(Distressed Loan Advisors offers expert advice about SBA loan modifications and the Offer In Compromise process, and can be reached at JasonTees.com)
If business has been tough lately, (and let’s face it, if you were open in 2009, this applies to you) and you need some help, SBA lenders generally offer two varieties of help: deferments and modifications.
Deferment: A loan deferment is typically more short term in nature than a modification. Generally lasting for up to 12 months, a deferment can be viewed as a short term “band-aid” that allows a borrower to abstain from making full contractual payments. Some lenders will allow full payment deferment (i.e. $0 payment), an interest only deferment, or some other reduced amount. After the deferment period expires, you will be expected to resume regular contractual payments. The deferment is a “first line of defense” when it comes to SBA Loan Workouts, so unless your lender thinks that your problems are long term in nature, that’s often the first form of relief you’ll be offered.

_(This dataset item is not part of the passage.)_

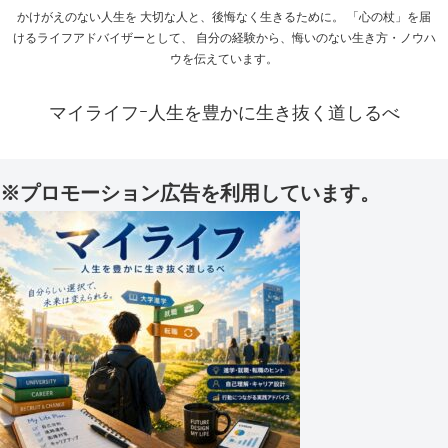
かけがえのない人生を 大切な人と、後悔なく生きるために。 「心の杖」を届
けるライフアドバイザーとして、 自分の経験から、悔いのない生き方・ノウハ
ウを伝えています。
マイライフｰ人生を豊かに生き抜く道しるべ
※プロモーション広告を利用しています。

Modification: If a deferment is a “band-aid”, then a modification can be considered to be “surgery”. The goal of a modification is to permanently change your loan terms in order to permanently reduce your monthly payment. There are a few basic elements of a loan that could possible be changed:
- The Rate – While not impossible, a rate change is unlikely. The main reason is that many SBA loans are sold to investors. Since the investor agreed to buy the loan at a certain rate, an investor will rarely agree to a rate reduction. Additionally, if a lender were to use risk-based pricing, lowering the rate on a defaulted loan would be out of the question.
- The Term – Out of these 3, a lender is most likely to look at extending the term of your loan, thereby reducing the payment. For example, if you have a 10 year loan, they might look at extending it to 15 or 20 years.
- The Principal Balance – Writing off principal is not an option if you want to keep your business open. The SBA does have a settlement process, but in order to qualify, a business must cease operations and all business assets must be liquidated (some exceptions do exist).